Luckily, AI/ML is more of a marketing and sales play for many digital health and healthcare technology companies. The vision is to be an AI/ML solution that algorithmically learns to improve the outputs it produces. Right now, many programs take inputs and build conjunctive concepts using AND and OR statements and still rely on conditional programming, using IF, ELSE, THEN type logic to produce outputs.
How Intely Sees Using AI/ML For Healthcare Interoperability?
Data Interoperability is a hot topic in healthcare, and AI/ML models most certainly have a place to improve data sharing and communication between systems and technology solutions. Healthcare interoperability solutions generally sit behind the scenes yet significantly improve provider efficiency and patient outcomes.
The product team’s vision at Intely is to incorporate AI/ML models in our platform, adding value and efficiency to interfacing and standardizing data between multiple systems and applications. We believe AI/ML can assist interoperability for point solutions and other digital health applications.
Here is an example of how it may look in the future:
- Determining Integration Requirements – using AI/ML models take workflow needs between two or more systems and use business needs to define what interfaces and connection needs.Input: “Vendor application needs to send form links to patients before the visit, collect the responses, and send to the EMR for the provider to review.
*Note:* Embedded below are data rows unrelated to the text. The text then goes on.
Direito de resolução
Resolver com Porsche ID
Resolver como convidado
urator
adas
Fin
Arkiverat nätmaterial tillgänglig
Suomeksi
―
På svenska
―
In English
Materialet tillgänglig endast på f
The EMR system is Epic.”Output: “You need a scheduling and patient demographic feed from Epic. Epic does not support webhook events. An Outbound SIU HL7 feed will provide the information about the appointment and patient.
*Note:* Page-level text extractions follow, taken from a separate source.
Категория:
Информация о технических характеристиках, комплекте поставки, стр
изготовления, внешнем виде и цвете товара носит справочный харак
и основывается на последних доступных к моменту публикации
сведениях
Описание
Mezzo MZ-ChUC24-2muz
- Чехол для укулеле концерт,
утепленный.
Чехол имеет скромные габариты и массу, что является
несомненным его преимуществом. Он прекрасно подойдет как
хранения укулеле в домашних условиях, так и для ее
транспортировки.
You will also need an integration or method to deliver the secure links to the patient using the information provided by the EMR.
After completing the form or questionnaire, send the responses back using an HL7 ORU Inbound or FHIR Request to create a document. Use the patient ID in the original message to match the patient in the EMR system.
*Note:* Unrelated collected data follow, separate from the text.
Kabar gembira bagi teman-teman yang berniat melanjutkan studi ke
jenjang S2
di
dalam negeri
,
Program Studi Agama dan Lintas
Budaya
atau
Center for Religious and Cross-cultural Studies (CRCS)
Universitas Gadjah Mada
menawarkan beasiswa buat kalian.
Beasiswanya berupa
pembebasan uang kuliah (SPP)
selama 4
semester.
This is primarily an HL7 v2 workflow and can be supported by FHIR interfaces.”
- Building Interfaces – training an AI/ML model to use interface standards and system specifications to make connections and an interoperability workflow.Input: Using the parameters of the customer Epic EMR system (IP Address, Ports, Device Info) build an HL7 interface and VPN connection to receive SIU messages and send ORU messages. Use the client FHIR server (URL, Authorization URL, API endpoint specification) to establish an API interface to query patient data.Output: Configured and tested Interface Channels and Instances
- Standardizing Data – standardize, convert, and map data from multiple sources using system specifications such as API specs and standard shared vocabularies.Input: “Using the responses to the patient questionnaires, format outputs that conform to the HL7 v2 standard for Observation and FHIR Resource standard for Questionnaire and QuestionnaireResponse.”Output: “Formatted HL7 ORU messages and FHIR Questionnaire and QuestionnaireResponse resources that can be accepted by client EMR system.”
The above examples and scenarios are full of nuance and the need for human intervention. However, they roughly match the work required by a human to connect and share healthcare data. It is a pie-in-the-sky vision, but the AI revolution is coming, and it’s coming to healthcare. Fast!